VALL-E 2: Neural Codec Language Models are Human Parity Zero-Shot Text to Speech Synthesizers (2406.05370v2)

Published 8 Jun 2024 in cs.CL, cs.SD, and eess.AS

Abstract: This paper introduces VALL-E 2, the latest advancement in neural codec LLMs that marks a milestone in zero-shot text-to-speech synthesis (TTS), achieving human parity for the first time. Based on its predecessor, VALL-E, the new iteration introduces two significant enhancements: Repetition Aware Sampling refines the original nucleus sampling process by accounting for token repetition in the decoding history. It not only stabilizes the decoding but also circumvents the infinite loop issue. Grouped Code Modeling organizes codec codes into groups to effectively shorten the sequence length, which not only boosts inference speed but also addresses the challenges of long sequence modeling. Our experiments on the LibriSpeech and VCTK datasets show that VALL-E 2 surpasses previous systems in speech robustness, naturalness, and speaker similarity. It is the first of its kind to reach human parity on these benchmarks. Moreover, VALL-E 2 consistently synthesizes high-quality speech, even for sentences that are traditionally challenging due to their complexity or repetitive phrases. The advantages of this work could contribute to valuable endeavors, such as generating speech for individuals with aphasia or people with amyotrophic lateral sclerosis. See https://aka.ms/valle2 for demos of VALL-E 2.

PDF HTML Abstract

Overview of VALL-E 2: Achieving Human Parity in Zero-Shot Text-to-Speech Synthesis

The paper "VALL-E 2: Neural Codec LLMs are Human Parity Zero-Shot Text to Speech Synthesizers" introduces VALL-E 2, an advanced neural codec LLM designed to achieve human parity in zero-shot text-to-speech (TTS) synthesis. This advancement builds upon its predecessor, VALL-E, and incorporates significant enhancements to improve decoding stability and modeling efficiency.

Key Innovations

VALL-E 2 employs two pivotal modifications to enhance the performance and efficiency of the predecessor models:

Repetition Aware Sampling (RAS):
- RAS refines the nucleus sampling process by considering token repetition in the decoding history. This method adjusts between random and nucleus sampling based on token repetition, enhancing stability and avoiding infinite loops previously encountered.
Grouped Code Modeling (GCM):
- GCM organizes codec codes into groups, effectively reducing the sequence length. This modification not only accelerates inference but also alleviates issues related to long sequence modeling, thereby improving overall performance.

Experimental Findings

The evaluation results on the LibriSpeech and VCTK datasets demonstrate that VALL-E 2 exceeds prior models in key areas such as robustness, naturalness, and speaker similarity. Notably, the model achieves human parity benchmarks, evidenced by superior subjective and objective metrics.

LibriSpeech Results:

Objective Metrics: VALL-E 2 exhibited enhanced performance with a significant reduction in Word Error Rate (WER) and improvements in DNSMOS scores. For instance, it achieved WER scores even better than the ground truth speech in specific settings, underscoring its robustness and accuracy.
Subjective Metrics: The model surpassed VALL-E in both Speaker Mean Opinion Score (SMOS) and Comparative Mean Opinion Score (CMOS), indicating better speaker similarity and naturalness.

VCTK Results:

Objective Metrics: Similar trends were observed, with VALL-E 2 significantly lowering WER and improving DNSMOS scores across prompt lengths of 3s, 5s, and 10s.
Subjective Metrics: VALL-E 2 demonstrated superior performance over VALL-E and achieved scores comparable to or even surpassing ground truth speech.

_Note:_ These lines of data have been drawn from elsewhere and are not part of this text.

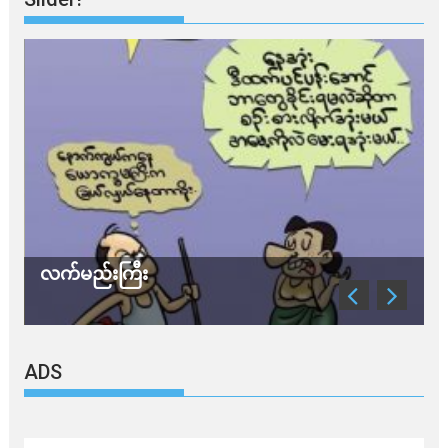
က်မည်းကြီး
သတိ အိုမ
ADS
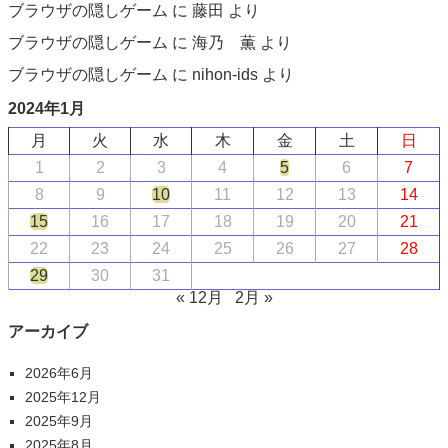
ブラウザの隠しゲーム
に
藤田
より
ブラウザの隠しゲーム
に
海乃 薫
より
ブラウザの隠しゲーム
に
nihon-ids
より
2024年1月
月
火
水
木
金
土
日
1
2
3
4
5
6
7
8
9
10
11
12
13
14
15
16
17
18
19
20
21
22
23
24
25
26
27
28
29
30
31
« 12月
2月 »
アーカイブ
2026年6月
2025年12月
2025年9月
2025年8月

Implications and Future Developments

The implications of VALL-E 2 are profound for both practical and theoretical arenas in AI research. On a practical level, this advancement can lead to the development of TTS systems capable of generating natural, human-like speech from previously unseen speakers with minimal enroLLMent data. Such systems could be invaluable in applications ranging from aiding individuals with speech impairments to enhancing virtual assistants and communication aids.

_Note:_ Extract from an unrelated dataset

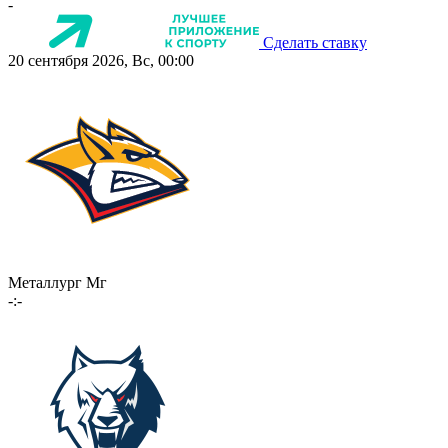
-
Сделать ставку
20 сентября 2026, Вс, 00:00
Металлург Мг
-:-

Theoretically, VALL-E 2's success in reducing sequence lengths and improving decoding techniques sets a new benchmark for future TTS model developments. The introduction of RAS and GCM demonstrates innovative ways to balance stability and efficiency in autoregressive models, providing a blueprint for addressing similar challenges in other neural LLMing tasks.

Conclusion

VALL-E 2 marks a significant evolution in zero-shot TTS synthesis, achieving human parity through thoughtful advancements in sampling and modeling techniques. As researchers continue to explore and refine these innovations, the implications for AI-driven communication devices and accessibility technologies are vast. This work not only sets a new standard for speech synthesis but also opens up promising avenues for further research and application in human-computer interaction.